LLM leaderboard – Comparing models from OpenAI, Google, DeepSeek and others

3 months ago (artificialanalysis.ai)

For those curious on a few of the metrics, besides $/token, tokens/s, latency, context size, they use the results from:

    MMLU-Pro (Reasoning & Knowledge)  
    GPQA Diamond (Scientific Reasoning)  
    Humanity's Last Exam (Reasoning & Knowledge)  
    LiveCodeBench (Coding)  
    SciCode (Coding)  
    HumanEval (Coding)  
    MATH-500 (Quantitative Reasoning)  
    AIME 2024 (Competition Math)  
    Chatbot Arena  (selectively used)

  • > Humanity's Last Exam (Reasoning & Knowledge)

    Article yesterday was saying that ~30% of the chemistry/biology questions on HLE were either wrong, misleading or highly contested in scilit.

Interesting to learn that o4-mini-high has the highest intelligence/$ score here at par with o3-pro which is twice as expensive and slow.

Whenever you present a table with sorting ability you might as well make the first click ascending or descending according to what makes the most sense for that column. For example I'm highly unlikely to be interested in which model has the smallest context window, but it's always two clicks to find which one has the highest.

Sorting null values first isn't very useful either.

Look at that bar graph comparing the price of every model compared to Claude Opus

It's a shame it's so good for coding

https://artificialanalysis.ai/models/claude-4-opus-thinking/...

  • I’ve had very mixed results with 4 Opus. It’s still just a language model and can’t understand some basic concepts.

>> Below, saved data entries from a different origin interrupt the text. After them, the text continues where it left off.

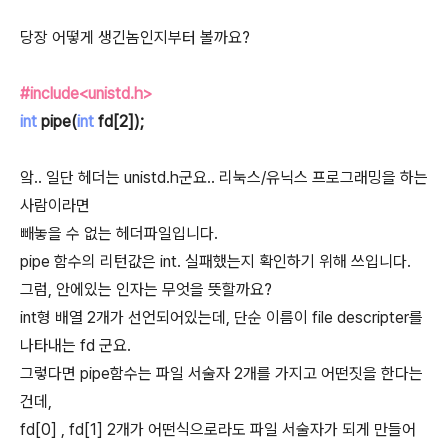
당장 어떻게 생긴놈인지부터 볼까요?
#include<unistd.h>
int
pipe(
int
fd[2]);
앜.. 일단 헤더는 unistd.h군요.. 리눅스/유닉스 프로그래밍을 하는
사람이라면
빼놓을 수 없는 헤더파일입니다.
pipe 함수의 리턴값은 int. 실패했는지 확인하기 위해 쓰입니다.
그럼, 안에있는 인자는 무엇을 뜻할까요?
int형 배열 2개가 선언되어있는데, 단순 이름이 file descripter를
나타내는 fd 군요.
그렇다면 pipe함수는 파일 서술자 2개를 가지고 어떤짓을 한다는
건데,
fd[0] , fd[1] 2개가 어떤식으로라도 파일 서술자가 되게 만들어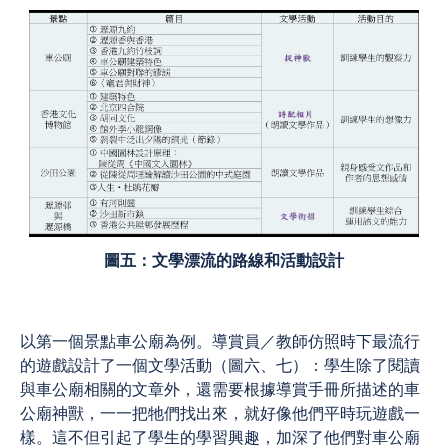
圖五：文學漂流的路線和活動設計
以第一個景點車公廟為例。導賞員／教師仿照時下最流行
的遊戲設計了一個文學活動（圖六、七）：學生除了閱讀
與車公廟相關的文章外，還需要根據導賞手冊所描述的車
公廟神獸，一一把牠們找出來，就好像他們平時玩遊戲一
樣。這不但引起了學生的學習興趣，加深了他們對車公廟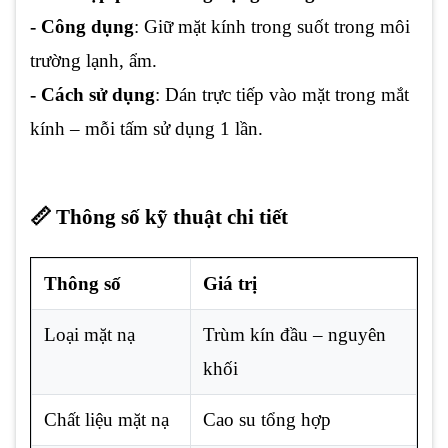
- Công dụng
: Giữ mặt kính trong suốt trong môi
trường lạnh, ẩm.
- Cách sử dụng
: Dán trực tiếp vào mặt trong mắt
kính – mỗi tấm sử dụng 1 lần.
📏 Thông số kỹ thuật chi tiết
Thông số
Giá trị
Loại mặt nạ
Trùm kín đầu – nguyên
khối
Chất liệu mặt nạ
Cao su tổng hợp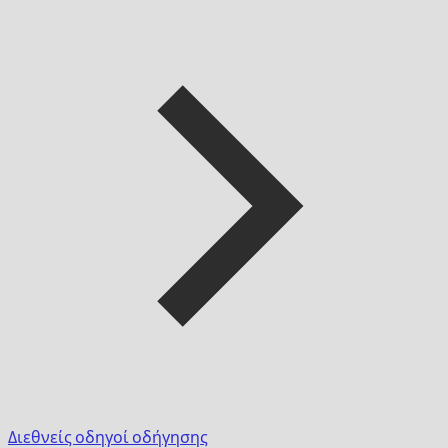
Διεθνείς οδηγοί οδήγησης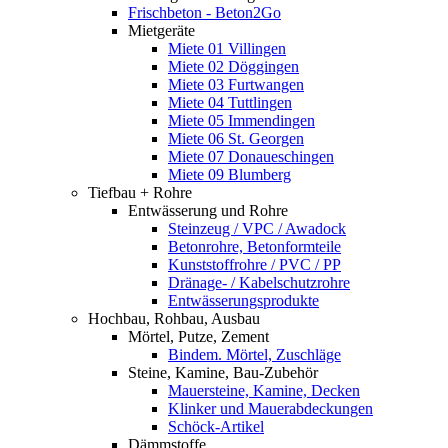
Frischbeton - Beton2Go
Mietgeräte
Miete 01 Villingen
Miete 02 Döggingen
Miete 03 Furtwangen
Miete 04 Tuttlingen
Miete 05 Immendingen
Miete 06 St. Georgen
Miete 07 Donaueschingen
Miete 09 Blumberg
Tiefbau + Rohre
Entwässerung und Rohre
Steinzeug / VPC / Awadock
Betonrohre, Betonformteile
Kunststoffrohre / PVC / PP
Dränage- / Kabelschutzrohre
Entwässerungsprodukte
Hochbau, Rohbau, Ausbau
Mörtel, Putze, Zement
Bindem. Mörtel, Zuschläge
Steine, Kamine, Bau-Zubehör
Mauersteine, Kamine, Decken
Klinker und Mauerabdeckungen
Schöck-Artikel
Dämmstoffe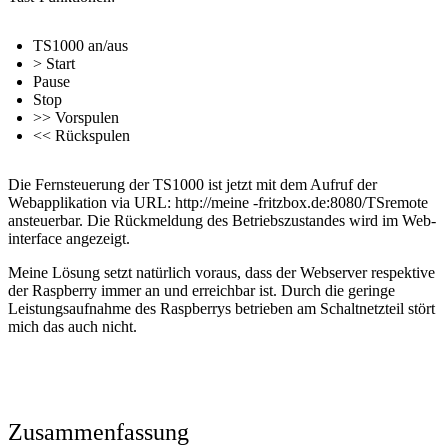
TS1000 an/aus
> Start
Pause
Stop
>> Vorspulen
<< Rückspulen
Die Fernsteuerung der TS1000 ist jetzt mit dem Aufruf der
Webapplikation via URL: http://meine -fritzbox.de:8080/TSremote
ansteuerbar. Die Rückmeldung des Betriebszustandes wird im Web-
interface angezeigt.
Meine Lösung setzt natürlich voraus, dass der Webserver respektive
der Raspberry immer an und erreichbar ist. Durch die geringe
Leistungsaufnahme des Raspberrys betrieben am Schaltnetzteil stört
mich das auch nicht.
Zusammenfassung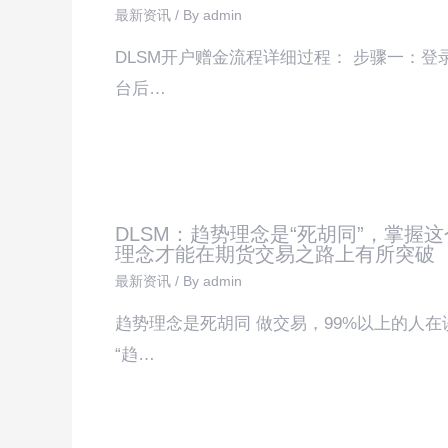
最新资讯
/ By
admin
DLSM开户赠金流程详细过程： 步骤一：登
台后…
DLSM：趋势理念是“死胡同”，掌握这
理念才能在期货交易之路上有所突破
最新资讯
/ By
admin
趋势理念是死胡同 做交易，99%以上的人在
“趋…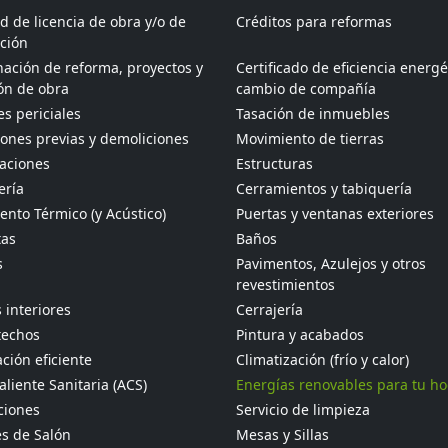
ud de licencia de obra y/o de
Créditos para reformas
ción
ación de reforma, proyectos y
Certificado de eficiencia energé
ón de obra
cambio de compañía
s periciales
Tasación de inmuebles
ones previas y demoliciones
Movimiento de tierras
aciones
Estructuras
ería
Cerramientos y tabiquería
ento Térmico (y Acústico)
Puertas y ventanas exteriores
tas
Baños
s
Pavimentos, Azulejos y otros
revestimientos
 interiores
Cerrajería
techos
Pintura y acabados
ción eficiente
Climatización (frío y calor)
liente Sanitaria (ACS)
Energías renovables para tu h
ciones
Servicio de limpieza
s de Salón
Mesas y Sillas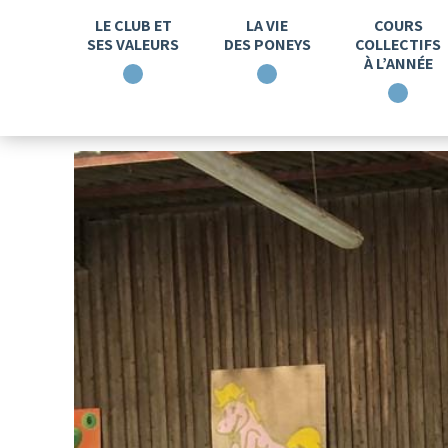
LE CLUB ET
LA VIE
COURS
SES VALEURS
DES PONEYS
COLLECTIFS
À L’ANNÉE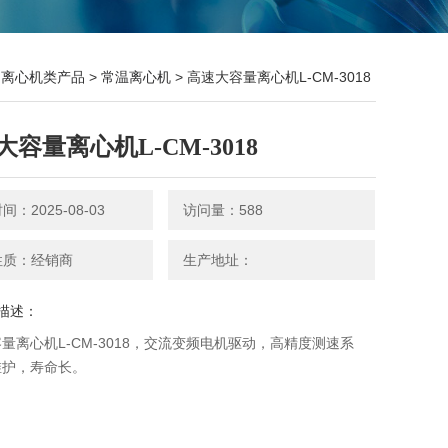
>
离心机类产品
>
常温离心机
> 高速大容量离心机L-CM-3018
大容量离心机L-CM-3018
：2025-08-03
访问量：588
性质：经销商
生产地址：
描述：
量离心机L-CM-3018，交流变频电机驱动，高精度测速系
维护，寿命长。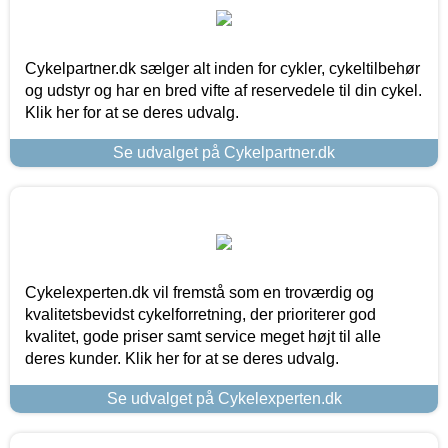
Cykelpartner.dk sælger alt inden for cykler, cykeltilbehør
og udstyr og har en bred vifte af reservedele til din cykel.
Klik her for at se deres udvalg.
Se udvalget på Cykelpartner.dk
Cykelexperten.dk vil fremstå som en troværdig og
kvalitetsbevidst cykelforretning, der prioriterer god
kvalitet, gode priser samt service meget højt til alle
deres kunder. Klik her for at se deres udvalg.
Se udvalget på Cykelexperten.dk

  • Do you think it is demonstrably better than Sonnet? Grabbed a pro sub last month shortly after the cli tool dropped, but have not used it past couple weeks because I found myself spending way more time correcting it than getting useful output

You can consider the o3/o4-mini price to be half that due to flex processing. Flex gives the benefits of the batch API without the downside of waiting for a response. It's not marketed that way but that is my experience. With 20% cache hits I'm averaging around $0.8/million input tokens and $4/million output tokens.

  • Do you use them for code generation? I am simply using copilot as $10/mo is a reasonable budget...but quick guesses based on my use, would put code generation via an API at potentially $10/day?

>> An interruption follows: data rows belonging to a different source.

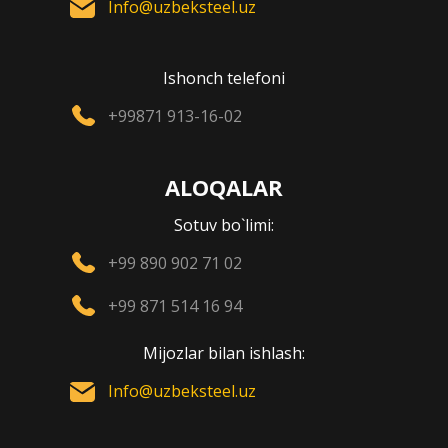
Info@uzbeksteel.uz
Ishonch telefoni
+99871 913-16-02
ALOQALAR
Sotuv bo`limi:
+99 890 902 71 02
+99 871 514 16 94
Mijozlar bilan ishlash:
Info@uzbeksteel.uz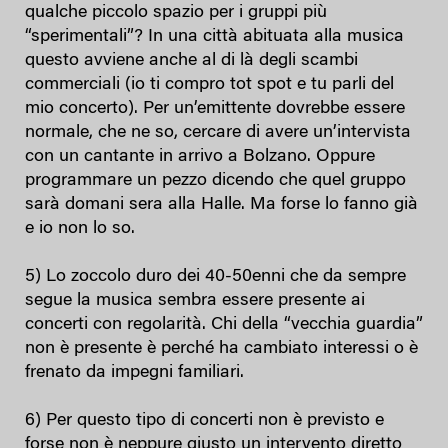
qualche piccolo spazio per i gruppi più
“sperimentali”? In una città abituata alla musica
questo avviene anche al di là degli scambi
commerciali (io ti compro tot spot e tu parli del
mio concerto). Per un’emittente dovrebbe essere
normale, che ne so, cercare di avere un’intervista
con un cantante in arrivo a Bolzano. Oppure
programmare un pezzo dicendo che quel gruppo
sarà domani sera alla Halle. Ma forse lo fanno già
e io non lo so.
5) Lo zoccolo duro dei 40-50enni che da sempre
segue la musica sembra essere presente ai
concerti con regolarità. Chi della “vecchia guardia”
non è presente è perché ha cambiato interessi o è
frenato da impegni familiari.
6) Per questo tipo di concerti non è previsto e
forse non è neppure giusto un intervento diretto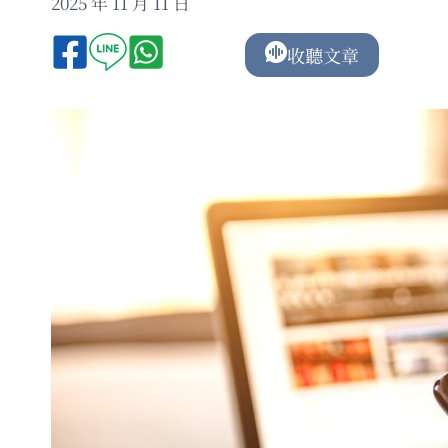
2025 年 11 月 11 日
收聽文章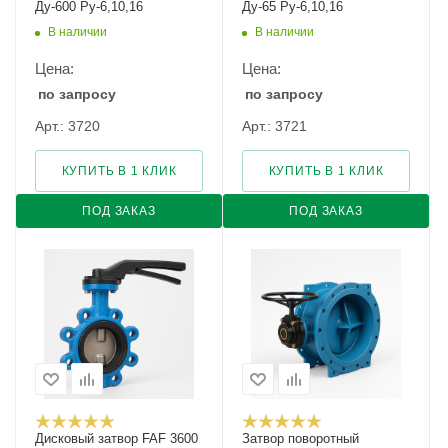
Ду-600 Ру-6,10,16
Ду-65 Ру-6,10,16
В наличии
В наличии
Цена:
Цена:
по запросу
по запросу
Арт.: 3720
Арт.: 3721
КУПИТЬ В 1 КЛИК
КУПИТЬ В 1 КЛИК
ПОД ЗАКАЗ
ПОД ЗАКАЗ
Дисковый затвор FAF 3600
Затвор поворотный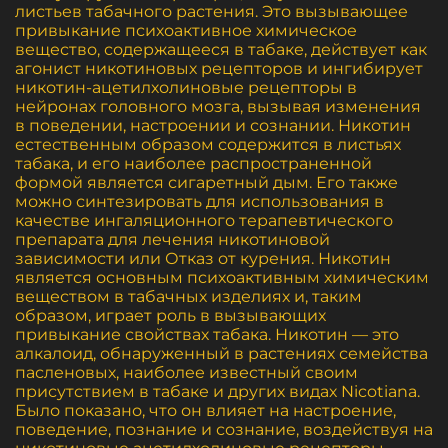
листьев табачного растения. Это вызывающее
привыкание психоактивное химическое
вещество, содержащееся в табаке, действует как
агонист никотиновых рецепторов и ингибирует
никотин-ацетилхолиновые рецепторы в
нейронах головного мозга, вызывая изменения
в поведении, настроении и сознании. Никотин
естественным образом содержится в листьях
табака, и его наиболее распространенной
формой является сигаретный дым. Его также
можно синтезировать для использования в
качестве ингаляционного терапевтического
препарата для лечения никотиновой
зависимости или Отказ от курения. Никотин
является основным психоактивным химическим
веществом в табачных изделиях и, таким
образом, играет роль в вызывающих
привыкание свойствах табака. Никотин — это
алкалоид, обнаруженный в растениях семейства
пасленовых, наиболее известный своим
присутствием в табаке и других видах Nicotiana.
Было показано, что он влияет на настроение,
поведение, познание и сознание, воздействуя на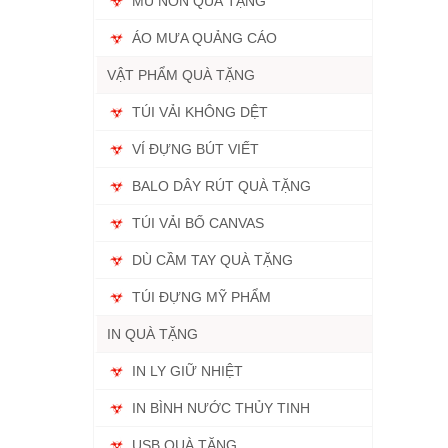
MŨ NÓN QUÀ TẶNG
ÁO MƯA QUẢNG CÁO
VẬT PHẨM QUÀ TẶNG
TÚI VẢI KHÔNG DỆT
VÍ ĐỰNG BÚT VIẾT
BALO DÂY RÚT QUÀ TẶNG
TÚI VẢI BỐ CANVAS
DÙ CẦM TAY QUÀ TẶNG
TÚI ĐỰNG MỸ PHẨM
IN QUÀ TẶNG
IN LY GIỮ NHIỆT
IN BÌNH NƯỚC THỦY TINH
USB QUÀ TẶNG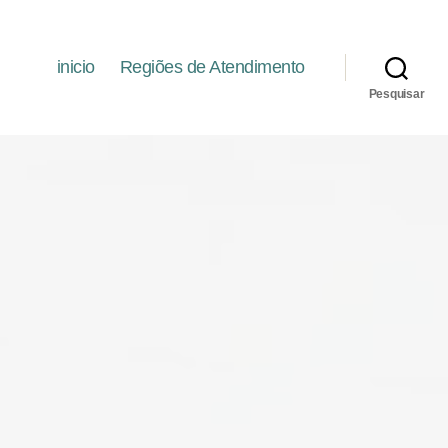
inicio
Regiões de Atendimento
Pesquisar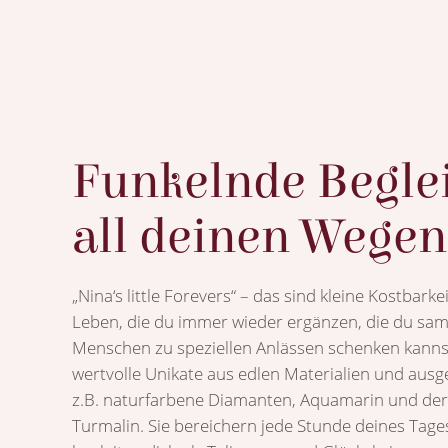
Funkelnde Beglei
all deinen Wegen .
„Nina‘s little Forevers“ – das sind kleine Kostbarke
Leben, die du immer wieder ergänzen, die du sa
Menschen zu speziellen Anlässen schenken kannst.
wertvolle Unikate aus edlen Materialien und ausg
z.B. naturfarbene Diamanten, Aquamarin und der
Turmalin. Sie bereichern jede Stunde deines Tage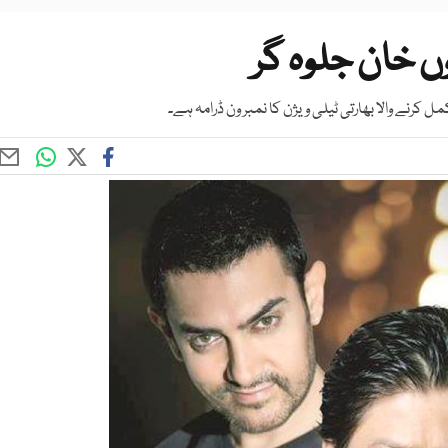
وں خان جلوہ گر
 کرنے والا بھارتی ٹیلی ویژن کا نمبر ون ڈرامہ ہے۔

    • o3 is a unique model. For difficult math problems, it generates long reasoning traces (e.g. 10-20k tokens). For coding questions, the reasoning tokens are consistently small. Unlike Gemini 2.5 Pro, which generates longer reasoning traces for coding questions.

      Cost for o3 code generation is therefore driven primarily by context size. If your programming questions have short contexts, then o3 API with flex is really cost effective.

      For 30k input tokens and 3k output tokens, the cost is 30000 * 0.8 / 1000000 + 3000 * 4 / 1000000 = $0.036

      But if you have contexts between 100k-200k, then the monthly plans that give you a budget of prompts instead of tokens are probably going to be cheaper.

Is there an option to filter the list based on the measurements? I.e "context window > X, intelligence > Y, price < Z"? I'd love that.

It seems the only filter options available are unrelated to the measured metrics.

(I might have missing this since the UI is a bit cluttered.)

It is interesting that it ranks `GPT-4.1 mini` higher than `GPT-4.1` (the latter costing five times more).

How about adding a freedom measurement in those columns?

  • Impossible to be objective on what that means. I can see having a "baggage" field that lists non performance-related concerns for each.

Is there an index for judging how much a model distorts the truth in order to comply with a political agenda?